* DATA
■ ■ ■ ■ ■ ■ ■
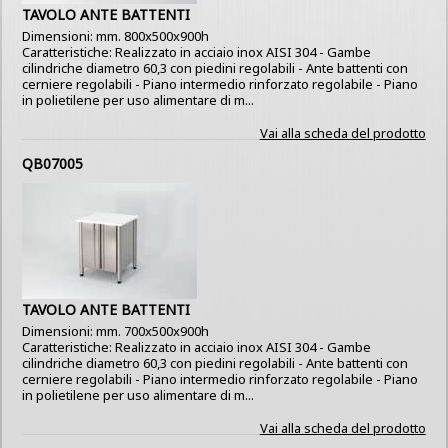
TAVOLO ANTE BATTENTI
Dimensioni: mm. 800x500x900h
Caratteristiche: Realizzato in acciaio inox AISI 304 - Gambe
cilindriche diametro 60,3 con piedini regolabili - Ante battenti con
cerniere regolabili - Piano intermedio rinforzato regolabile - Piano
in polietilene per uso alimentare di m...
Vai alla scheda del prodotto
QB07005
TAVOLO ANTE BATTENTI
Dimensioni: mm. 700x500x900h
Caratteristiche: Realizzato in acciaio inox AISI 304 - Gambe
cilindriche diametro 60,3 con piedini regolabili - Ante battenti con
cerniere regolabili - Piano intermedio rinforzato regolabile - Piano
in polietilene per uso alimentare di m...
Vai alla scheda del prodotto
■ ■ ■ ■ ■ ■ ■
The finished copy should match the data above word for word and contain no pictures.

* RESPONSE AREA
TAVOLO ANTE BATTENTI
Dimensioni: mm. 800x500x900h
Caratteristiche: Realizzato in acciaio inox AISI 304 - Gambe
cilindriche diametro 60,3 con piedini regolabili - Ante battenti con
cerniere regolabili - Piano intermedio rinforzato regolabile - Piano
in polietilene per uso alimentare di m...
Vai alla scheda del prodotto
QB07005
TAVOLO ANTE BATTENTI
Dimensioni: mm. 700x500x900h
Caratteristiche: Realizzato in acciaio inox AISI 304 - Gambe
cilindriche diametro 60,3 con piedini regolabili - Ante battenti con
cerniere regolabili - Piano intermedio rinforzato regolabile - Piano
in polietilene per uso alimentare di m...
Vai alla scheda del prodotto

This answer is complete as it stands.